APPENDIX A
AMENDED AND RESTATED ARTICLE 4
OF
OUR CERTIFICATE OF INCORPORATION
Prefatory Note If the Amendment receives the requisite approval of our stockholders,
Article 4 of our Amended and Restated Certificate of Incorporation will read in its entirety as follows:
4. The aggregate number of shares of stock which the Corporation shall have authority to issue is 62,000,000 shares,
consisting of (i) 50,000,000 shares of Class A Common Stock, par value $.01 per share (the Class A Common Stock), (ii) 10,000,000 shares of Class B Common Stock, par value $.01 per share (the Class B
Common Stock), and (iii) 2,000,000 shares of Series Preferred Stock, par value $.01 per share (the Preferred Stock).
(a) The powers, preferences and rights and the qualifications, limitations and restrictions of the Class A Common
Stock and the Class B Common Stock, respectively, shall be as follows:
(i) Except as otherwise
required by law or as otherwise provided in this Article 4, each share of Class A Common Stock and each share of Class B Common Stock shall be of equal rank and shall have identical powers, preferences, qualifications, limitations,
restrictions and other rights.
(ii) Except as otherwise required by law or as otherwise provided in
the Corporations Certificate of Incorporation, with respect to all matters upon which the stockholders of the Corporation are entitled to vote, each holder of Class A Common Stock shall be entitled to
one-tenth
of one vote for each share of Class A Common Stock held and each holder of Class B Common Stock shall be entitled to one vote for each share of Class B Common Stock held.

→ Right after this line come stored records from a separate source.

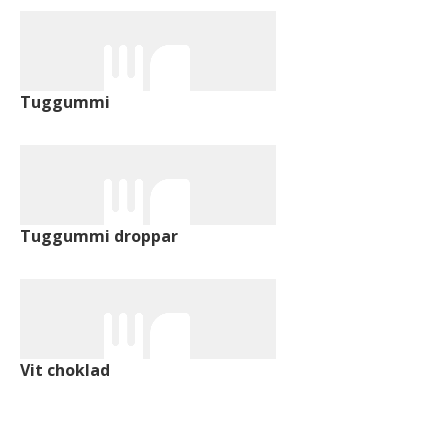
Tuggummi
Tuggummi droppar
Vit choklad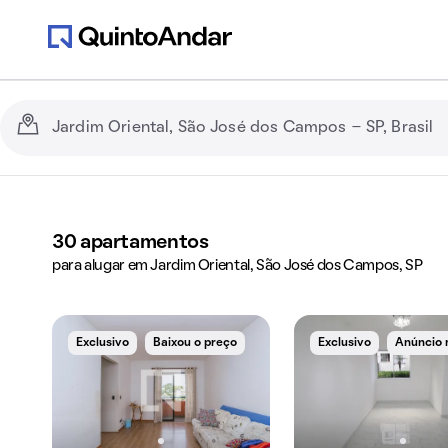
30
apartamentos
para alugar em Jardim Oriental, São José dos Campos, SP
Exclusivo
Baixou o preço
Exclusivo
Anúncio 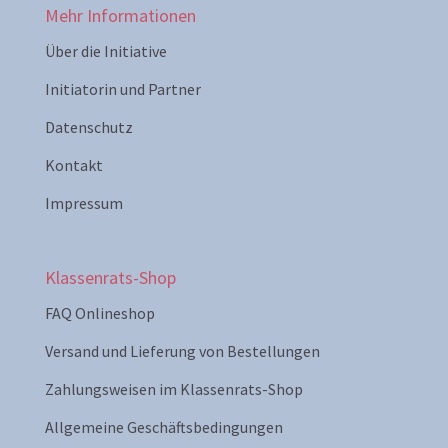
Mehr Informationen
Über die Initiative
Initiatorin und Partner
Datenschutz
Kontakt
Impressum
Klassenrats-Shop
FAQ Onlineshop
Versand und Lieferung von Bestellungen
Zahlungsweisen im Klassenrats-Shop
Allgemeine Geschäftsbedingungen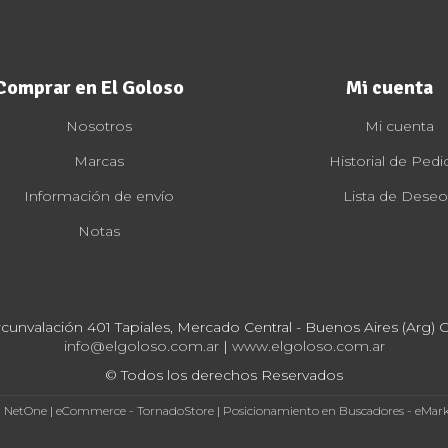
Comprar en El Goloso
Mi cuenta
Nosotros
Mi cuenta
Marcas
Historial de Pedi
Información de envío
Lista de Deseo
Notas
rcunvalación 401 Tapiales, Mercado Central - Buenos Aires (Arg) Cp
info@elgoloso.com.ar
|
www.elgoloso.com.ar
© Todos los derechos Reservados
- NetOne
|
eCommerce - TornadoStore
|
Posicionamiento en Buscadores - eMar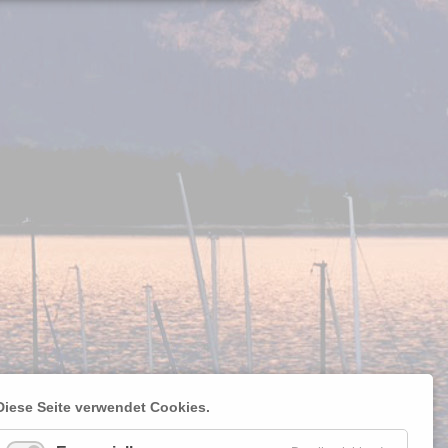
Diese Seite verwendet Cookies.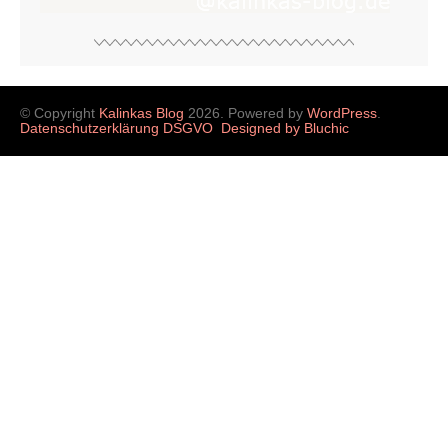
© Copyright
Kalinkas Blog
2026. Powered by
WordPress
.
Datenschutzerklärung DSGVO
Designed by Bluchic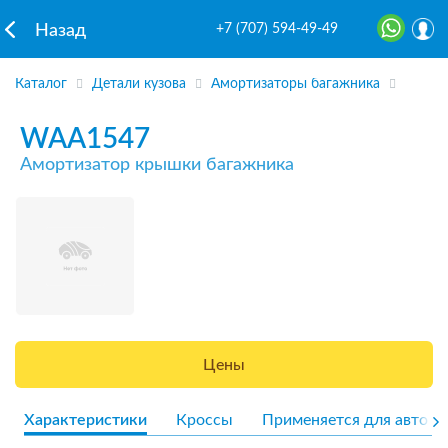
+7 (707) 594-49-49
Назад
Каталог
Детали кузова
Амортизаторы багажника
WAA1547
Амортизатор крышки багажника
Цены
Характеристики
Кроссы
Применяется для авто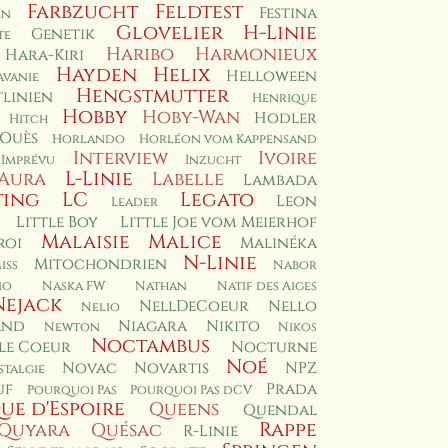
Farbzucht
Feldtest
Festina
en
Glovelier
H-Linie
Genetik
te
Haribo
Harmonieux
Hara-Kiri
Hayden
Helix
Helloween
avanie
Hengstmutter
linien
Henrique
Hobby
Hoby-Wan
Hodler
Hitch
 Ouès
Horlando
Horléon vom Kappensand
Interview
Ivoire
Imprévu
Inzucht
L-Linie
'Aura
Labelle
Lambada
ting
LC
Legato
Leon
Leader
Little Boy
Little Joe vom Meierhof
Malaisie
Malice
roi
Malinéka
N-Linie
Mitochondrien
iss
Nabor
no
Naska FW
Nathan
Natif des Aiges
Nejack
NellDeCoeur
Nello
Nelio
and
Niagara
Nikito
Newton
Nikos
Noctambus
le Coeur
Nocturne
Noé
Novac
Novartis
NPZ
talgie
uf
Prada
Pourquoi Pas
Pourquoi Pas dCV
ue d'Espoire
Queens
Quendal
Rappe
Quyara
Quésac
R-Linie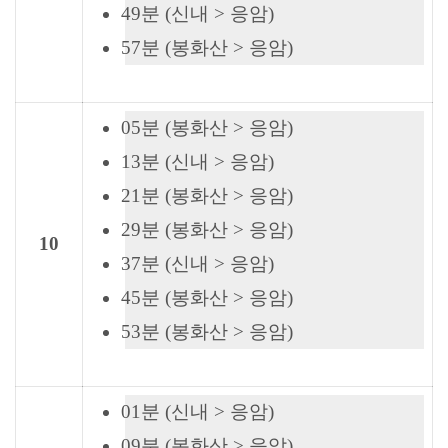
49분 (신내 > 응암)
57분 (봉화산 > 응암)
05분 (봉화산 > 응암)
13분 (신내 > 응암)
21분 (봉화산 > 응암)
29분 (봉화산 > 응암)
10
37분 (신내 > 응암)
45분 (봉화산 > 응암)
53분 (봉화산 > 응암)
01분 (신내 > 응암)
09분 (봉화산 > 응암)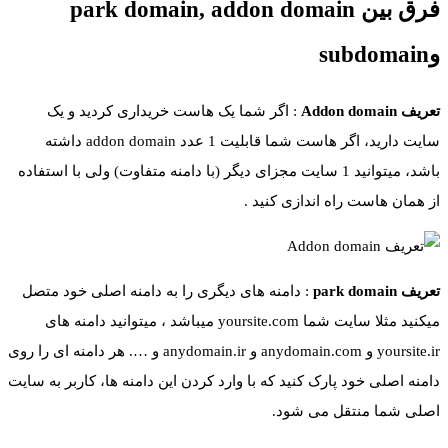
فرق بین park domain, addon domain
وsubdomain
تعریف Addon domain
: اگر شما یک هاست خریداری کردید و یک
سایت دارید، اگر هاست شما قابلیت 1 عدد addon domain داشته
باشد، میتوانید 1 سایت مجزای دیگر (با دامنه متفاوت) ولی با استفاده
از همان هاست راه اندازی کنید .
تعریف park domain
: دامنه های دیگری را به دامنه اصلی خود متصل
میکنید مثلا سایت شما yoursite.com میباشد ، میتوانید دامنه های
yoursite.ir و anydomain.com و anydomain.ir و …. هر دامنه ای را روی
دامنه اصلی خود پارک کنید که با وارد کردن این دامنه ها، کاربر به سایت
اصلی شما منتقل می شود.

Except as
otherwise required by the DGCL or the Corporations Certificate of Incorporation, the holders of Class A Common Stock and the holders of Class B Common Stock shall vote together as a single class on all matters to be voted upon by the
stockholders of the Corporation.
(iii) Each share of Class A Common Stock outstanding at the
time of the declaration of any dividend or other distribution payable in cash upon the shares of Class B Common Stock shall be entitled to a dividend or distribution payable at the same time and to stockholders of record on the same date in an
amount at least 10% greater than any cash dividend declared upon each share of Class B Common Stock. Each share of Class A Common Stock and Class B Common Stock shall be equal in respect to dividends or other distributions payable in
shares of capital stock provided that such dividends or distributions may be made (1) in shares of Class A Common Stock to the holders of Class A Common Stock and in shares of Class B Common Stock to the holders of Class B
Common Stock, (2) in shares of Class A Common Stock to the holders of Class A Common Stock and to the holders of Class B Common Stock or (3) in any other authorized class or series of capital stock to the holders of
Class A Common Stock and to the holders of Class B Common Stock.
(iv) Except as otherwise
specifically provided under clause (a)(iii) above, the Corporation shall not split, divide or combine the shares of Class A Common Stock or Class B Common Stock unless, at the same time, the Corporation splits, divides or combines, as
the case may be, the shares of both the Class A Common Stock and the Class B Common Stock in the same proportion and manner.
(v) In the event of a merger or consolidation of the Corporation with or into another entity (whether or
not the Corporation is the surviving entity), the holders of Class A Common Stock and the holders of Class B Common Stock shall be entitled to receive the same per share consideration in such merger or consolidation, except that, if the
consideration paid to the stockholders of the Corporation shall consist in whole or in part of shares of another entity, the shares of such other entity issued to the holders of the Class B Common Stock may have greater voting rights than the
shares of the other entity issued to the holders of the Class A Common Stock.